As far as safety goes, it's my opinion that at any given size, nothing beats a whaler (except a rib), but the hobie power skiff was made to go in rough water. I don't know how many little boats can make this claim.


----------



## Vertigo (Jun 3, 2012)

You want to duck hunt, fish shallow, be stable and run safely in open water, carry a bow mount trolling motor, have fore and aft casting decks, be durable enough for a kid to operate, and run on less than 20 hp.

No such boat, but there are a few that come close. 
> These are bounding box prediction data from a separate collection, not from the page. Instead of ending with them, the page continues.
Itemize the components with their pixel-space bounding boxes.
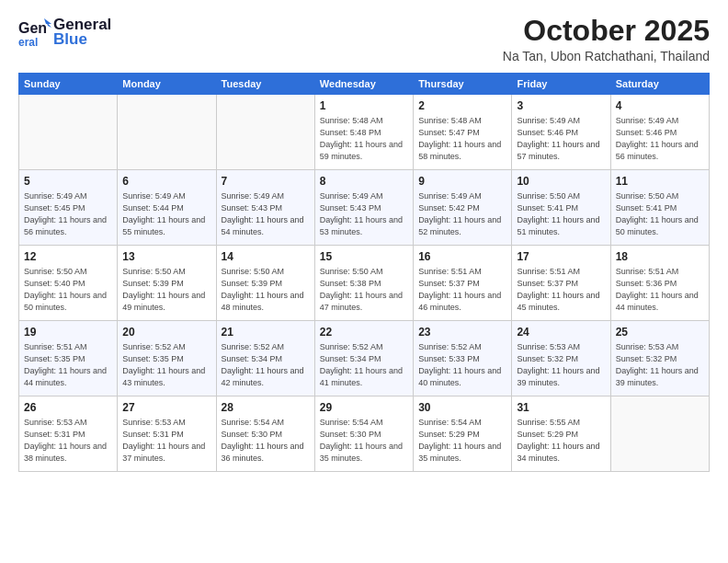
day-info: Sunrise: 5:53 AMSunset: 5:32 PMDaylight:… — [517, 342, 599, 386]
day-number: 21 — [222, 325, 310, 339]
day-number: 24 — [517, 325, 605, 339]
day-cell — [216, 95, 314, 170]
day-cell: 7 Sunrise: 5:49 AMSunset: 5:43 PMDayligh… — [216, 170, 314, 246]
day-number: 25 — [616, 325, 704, 339]
col-tuesday: Tuesday — [216, 74, 314, 95]
logo: Gen eral General Blue — [18, 15, 111, 48]
day-info: Sunrise: 5:54 AMSunset: 5:30 PMDaylight:… — [222, 418, 304, 462]
day-number: 28 — [222, 400, 310, 415]
col-monday: Monday — [118, 74, 216, 95]
day-number: 31 — [517, 400, 605, 415]
day-number: 17 — [517, 249, 605, 264]
day-info: Sunrise: 5:52 AMSunset: 5:34 PMDaylight:… — [320, 342, 403, 386]
logo-blue-text: Blue — [53, 31, 111, 47]
week-row-2: 5 Sunrise: 5:49 AMSunset: 5:45 PMDayligh… — [19, 170, 710, 246]
week-row-5: 26 Sunrise: 5:53 AMSunset: 5:31 PMDaylig… — [19, 396, 710, 472]
day-cell: 17 Sunrise: 5:51 AMSunset: 5:37 PMDaylig… — [512, 246, 610, 321]
day-cell: 1 Sunrise: 5:48 AMSunset: 5:48 PMDayligh… — [314, 95, 413, 170]
week-row-4: 19 Sunrise: 5:51 AMSunset: 5:35 PMDaylig… — [19, 321, 710, 396]
day-info: Sunrise: 5:51 AMSunset: 5:35 PMDaylight:… — [24, 342, 107, 386]
day-info: Sunrise: 5:52 AMSunset: 5:33 PMDaylight:… — [418, 342, 501, 386]
day-number: 12 — [24, 249, 112, 264]
day-cell — [118, 95, 216, 170]
day-info: Sunrise: 5:55 AMSunset: 5:29 PMDaylight:… — [517, 418, 599, 462]
day-cell: 3 Sunrise: 5:49 AMSunset: 5:46 PMDayligh… — [512, 95, 610, 170]
day-cell: 29 Sunrise: 5:54 AMSunset: 5:30 PMDaylig… — [314, 396, 413, 472]
page: Gen eral General Blue October 2025 Na Ta… — [0, 0, 728, 563]
day-number: 19 — [24, 325, 112, 339]
day-info: Sunrise: 5:54 AMSunset: 5:30 PMDaylight:… — [320, 418, 403, 462]
day-number: 4 — [616, 98, 704, 113]
day-cell: 16 Sunrise: 5:51 AMSunset: 5:37 PMDaylig… — [414, 246, 512, 321]
day-number: 2 — [418, 98, 506, 113]
day-cell: 20 Sunrise: 5:52 AMSunset: 5:35 PMDaylig… — [118, 321, 216, 396]
day-cell: 9 Sunrise: 5:49 AMSunset: 5:42 PMDayligh… — [414, 170, 512, 246]
day-number: 27 — [122, 400, 210, 415]
day-number: 5 — [24, 174, 112, 189]
svg-text:Gen: Gen — [18, 20, 47, 36]
day-number: 1 — [320, 98, 408, 113]
day-cell: 8 Sunrise: 5:49 AMSunset: 5:43 PMDayligh… — [314, 170, 413, 246]
day-number: 6 — [122, 174, 210, 189]
day-number: 13 — [122, 249, 210, 264]
day-cell: 26 Sunrise: 5:53 AMSunset: 5:31 PMDaylig… — [19, 396, 118, 472]
week-row-3: 12 Sunrise: 5:50 AMSunset: 5:40 PMDaylig… — [19, 246, 710, 321]
day-cell: 24 Sunrise: 5:53 AMSunset: 5:32 PMDaylig… — [512, 321, 610, 396]
day-info: Sunrise: 5:48 AMSunset: 5:47 PMDaylight:… — [418, 116, 501, 160]
day-info: Sunrise: 5:51 AMSunset: 5:37 PMDaylight:… — [517, 267, 599, 311]
day-cell — [610, 396, 709, 472]
day-cell: 22 Sunrise: 5:52 AMSunset: 5:34 PMDaylig… — [314, 321, 413, 396]
day-cell: 28 Sunrise: 5:54 AMSunset: 5:30 PMDaylig… — [216, 396, 314, 472]
day-number: 14 — [222, 249, 310, 264]
day-cell: 31 Sunrise: 5:55 AMSunset: 5:29 PMDaylig… — [512, 396, 610, 472]
day-cell: 10 Sunrise: 5:50 AMSunset: 5:41 PMDaylig… — [512, 170, 610, 246]
day-cell: 4 Sunrise: 5:49 AMSunset: 5:46 PMDayligh… — [610, 95, 709, 170]
day-info: Sunrise: 5:49 AMSunset: 5:43 PMDaylight:… — [320, 191, 403, 236]
day-info: Sunrise: 5:50 AMSunset: 5:39 PMDaylight:… — [222, 267, 304, 311]
day-info: Sunrise: 5:49 AMSunset: 5:42 PMDaylight:… — [418, 191, 501, 236]
day-number: 29 — [320, 400, 408, 415]
location: Na Tan, Ubon Ratchathani, Thailand — [503, 49, 710, 63]
day-number: 22 — [320, 325, 408, 339]
col-friday: Friday — [512, 74, 610, 95]
month-title: October 2025 — [503, 15, 710, 47]
day-cell: 6 Sunrise: 5:49 AMSunset: 5:44 PMDayligh… — [118, 170, 216, 246]
day-cell: 14 Sunrise: 5:50 AMSunset: 5:39 PMDaylig… — [216, 246, 314, 321]
day-info: Sunrise: 5:52 AMSunset: 5:34 PMDaylight:… — [222, 342, 304, 386]
title-area: October 2025 Na Tan, Ubon Ratchathani, T… — [503, 15, 710, 63]
day-number: 11 — [616, 174, 704, 189]
day-cell: 12 Sunrise: 5:50 AMSunset: 5:40 PMDaylig… — [19, 246, 118, 321]
svg-text:eral: eral — [18, 36, 38, 48]
day-number: 8 — [320, 174, 408, 189]
day-info: Sunrise: 5:50 AMSunset: 5:41 PMDaylight:… — [517, 191, 599, 236]
day-number: 10 — [517, 174, 605, 189]
day-number: 30 — [418, 400, 506, 415]
col-saturday: Saturday — [610, 74, 709, 95]
calendar-header-row: Sunday Monday Tuesday Wednesday Thursday… — [19, 74, 710, 95]
day-cell: 11 Sunrise: 5:50 AMSunset: 5:41 PMDaylig… — [610, 170, 709, 246]
logo-general: General — [53, 17, 111, 32]
day-info: Sunrise: 5:52 AMSunset: 5:35 PMDaylight:… — [122, 342, 205, 386]
col-sunday: Sunday — [19, 74, 118, 95]
day-info: Sunrise: 5:53 AMSunset: 5:32 PMDaylight:… — [616, 342, 699, 386]
day-info: Sunrise: 5:50 AMSunset: 5:38 PMDaylight:… — [320, 267, 403, 311]
header: Gen eral General Blue October 2025 Na Ta… — [18, 15, 710, 63]
logo-icon: Gen eral — [18, 15, 51, 48]
day-info: Sunrise: 5:51 AMSunset: 5:37 PMDaylight:… — [418, 267, 501, 311]
day-cell: 27 Sunrise: 5:53 AMSunset: 5:31 PMDaylig… — [118, 396, 216, 472]
day-info: Sunrise: 5:53 AMSunset: 5:31 PMDaylight:… — [122, 418, 205, 462]
day-cell: 19 Sunrise: 5:51 AMSunset: 5:35 PMDaylig… — [19, 321, 118, 396]
col-wednesday: Wednesday — [314, 74, 413, 95]
day-number: 18 — [616, 249, 704, 264]
day-cell: 15 Sunrise: 5:50 AMSunset: 5:38 PMDaylig… — [314, 246, 413, 321]
day-cell: 5 Sunrise: 5:49 AMSunset: 5:45 PMDayligh… — [19, 170, 118, 246]
day-info: Sunrise: 5:50 AMSunset: 5:39 PMDaylight:… — [122, 267, 205, 311]
day-number: 20 — [122, 325, 210, 339]
day-number: 16 — [418, 249, 506, 264]
day-info: Sunrise: 5:49 AMSunset: 5:44 PMDaylight:… — [122, 191, 205, 236]
day-info: Sunrise: 5:50 AMSunset: 5:40 PMDaylight:… — [24, 267, 107, 311]
day-cell: 18 Sunrise: 5:51 AMSunset: 5:36 PMDaylig… — [610, 246, 709, 321]
day-number: 3 — [517, 98, 605, 113]
day-info: Sunrise: 5:49 AMSunset: 5:43 PMDaylight:… — [222, 191, 304, 236]
calendar-table: Sunday Monday Tuesday Wednesday Thursday… — [18, 73, 710, 472]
http://seaarkboats.net/1548-dkld/
http://www.g3boats.com/gator-tough-1548-dk


----------



## klfred (Nov 18, 2014)

yeah. want to do all i can. sticking with fiberglass though. i have found a few options. looking for a few others i've missed or have never heard of. the hunting aspect is very limited. and i want reasonable open water ability.


----------



## Edfish (Jan 4, 2013)

I had similar criteria when selecting a boat; I bought a Towee skiff.  I would have tested Salt Marsh Skiffs if they were on the market when I made my choice, and I agree with others that there is no skiff that can excel in all the criteria you list.  However, after owning the boat for just over a year and fishing Florida's Big Bend 1-2 times a week, I'm happy with it.  Here is how I rate it relative to what you say you want:

-size/hp:  Good, 16' LOA, does 27mph w/20hp Suzuki 4 stroke.  What's more important to me than top end speed is ability to plane out at low speed instead of plowing, and the boat is awesome for that.  
-Stability:  Avg-good.  For it's beam it's great, but if you want 16' and 20hp power, I believe something (beam) has to give.  I have no issues whatsoever with stability, but it will respond to shifts in weight more than say a sea ark 1650 (which will need more motor too). 
-Bait well:  Not on mine, suppose you could have one built in, but a cooler seems a lot more versatile and that's what I use.
-Fair open water ability:  Pretty good (again, for the size).  The narrow bow cuts chop better than the 1650 seaArk I had, and I think it's at least as dry.  I fish it a couple miles offshore if it's fairly calm (0-12" chop) and can cross what I need to (up to ~24" chop).  Would not take it out inlets where wind vs. tide produces big problems for small boats, but that is a function mostly of my inexperience with inlets and risk aversion.  But based on what others say, would still probably be a bad idea.
-Front + rear decks: Mind has benches, and they work fine.  You can get it with front and rear decks.  A $40 Coleman cooler fits the front "cockpit" perfect, and I fish off that 80% of the time, and on the bowcap the rest of it.
-bow mount trolling motor:  I use an I-pilot.  I consider remote control TM essential.
-Suitable for hunting:  Yes.  Color's appropriate, side trays work are nice for storage.  I put hydroturf (like slightly cheaper SeaDek) on mine in "swamp camo", and I think it's great.
Biggest drawback (every boat has one): It can be tough to pole if you're dealing with wind and current (creeks).  It's super light and the high sides that let me cross water catch some wind.  For me, that's a trade-off I'm happy to make.  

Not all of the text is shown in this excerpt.